→ WORK TASK:
Across the entries below, count the lines in which the word "einmal" occurs. Reply with the count alone.

──────── MATERIAL FOR THIS EXERCISE

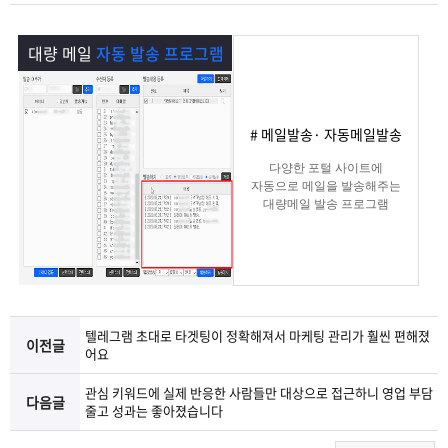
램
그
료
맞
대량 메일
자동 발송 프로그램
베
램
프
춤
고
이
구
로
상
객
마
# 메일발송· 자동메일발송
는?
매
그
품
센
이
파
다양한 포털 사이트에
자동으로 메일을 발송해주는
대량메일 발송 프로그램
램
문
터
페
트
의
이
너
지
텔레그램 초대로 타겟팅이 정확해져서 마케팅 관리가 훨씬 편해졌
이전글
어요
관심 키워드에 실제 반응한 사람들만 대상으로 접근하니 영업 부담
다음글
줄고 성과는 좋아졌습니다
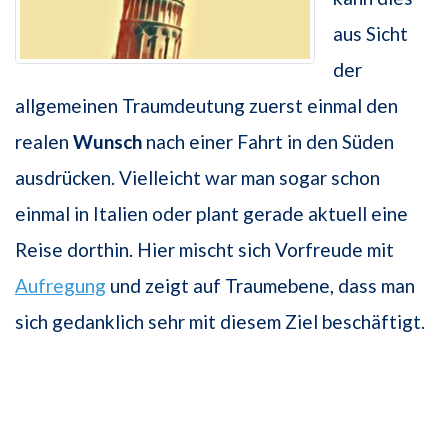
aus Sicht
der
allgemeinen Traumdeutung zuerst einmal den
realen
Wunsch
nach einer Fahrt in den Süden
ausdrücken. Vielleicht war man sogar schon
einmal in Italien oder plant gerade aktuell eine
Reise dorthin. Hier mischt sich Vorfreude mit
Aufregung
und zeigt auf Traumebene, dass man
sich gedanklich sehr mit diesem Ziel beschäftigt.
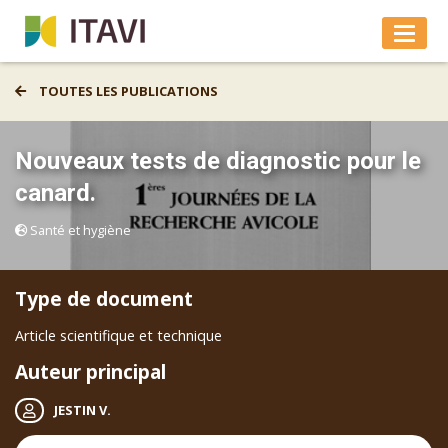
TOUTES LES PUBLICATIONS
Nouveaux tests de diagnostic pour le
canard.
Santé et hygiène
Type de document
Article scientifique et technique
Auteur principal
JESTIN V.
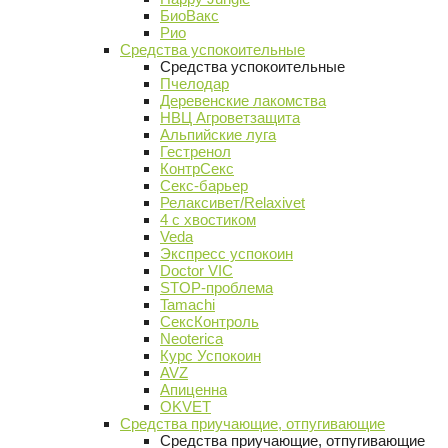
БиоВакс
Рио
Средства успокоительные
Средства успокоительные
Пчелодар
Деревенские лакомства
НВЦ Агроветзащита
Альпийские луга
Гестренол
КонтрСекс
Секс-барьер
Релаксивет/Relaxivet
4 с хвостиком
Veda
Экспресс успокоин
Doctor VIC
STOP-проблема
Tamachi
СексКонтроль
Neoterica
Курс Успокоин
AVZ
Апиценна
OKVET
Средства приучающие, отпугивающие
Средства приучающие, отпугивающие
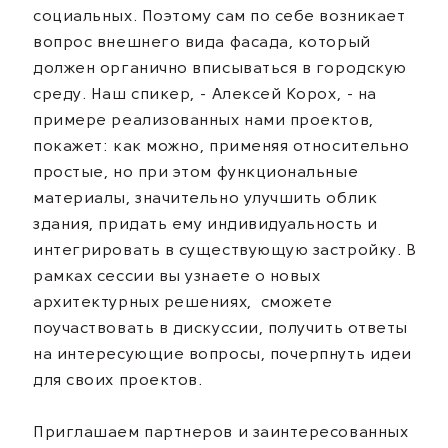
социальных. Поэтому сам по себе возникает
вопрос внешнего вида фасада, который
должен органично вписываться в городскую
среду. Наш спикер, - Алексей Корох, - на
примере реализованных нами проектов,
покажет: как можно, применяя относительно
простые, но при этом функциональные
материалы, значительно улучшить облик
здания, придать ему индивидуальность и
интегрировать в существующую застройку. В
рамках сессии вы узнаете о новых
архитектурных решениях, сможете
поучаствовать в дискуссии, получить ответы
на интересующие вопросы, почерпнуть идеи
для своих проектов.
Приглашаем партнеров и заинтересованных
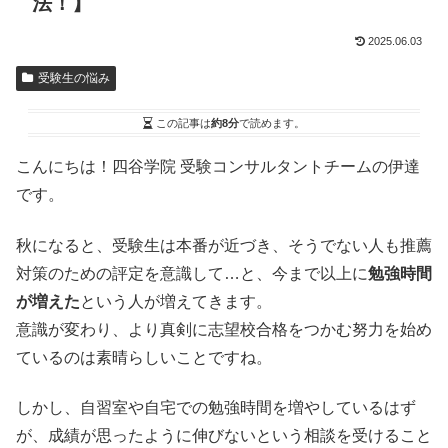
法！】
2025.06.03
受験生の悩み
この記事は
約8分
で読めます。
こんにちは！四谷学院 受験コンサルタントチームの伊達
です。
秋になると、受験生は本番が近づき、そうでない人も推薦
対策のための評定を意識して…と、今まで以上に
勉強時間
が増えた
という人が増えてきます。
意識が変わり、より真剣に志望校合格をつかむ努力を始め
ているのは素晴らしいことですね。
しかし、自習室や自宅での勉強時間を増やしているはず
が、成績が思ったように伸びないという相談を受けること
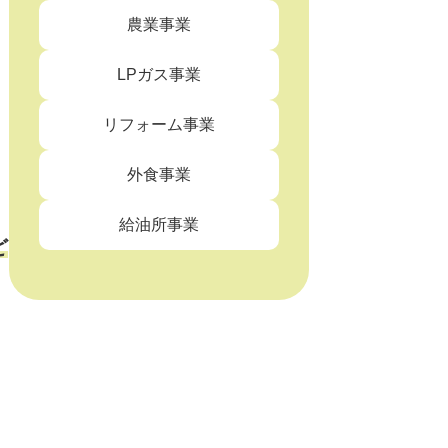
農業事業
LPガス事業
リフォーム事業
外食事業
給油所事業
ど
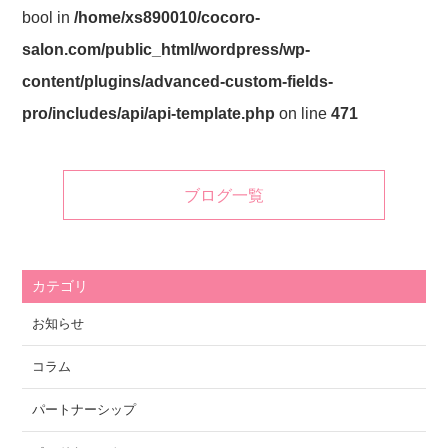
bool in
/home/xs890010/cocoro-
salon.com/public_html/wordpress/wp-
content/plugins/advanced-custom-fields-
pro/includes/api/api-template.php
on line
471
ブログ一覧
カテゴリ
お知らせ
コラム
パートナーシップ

────────────────

→ OUTPUT BELOW:
2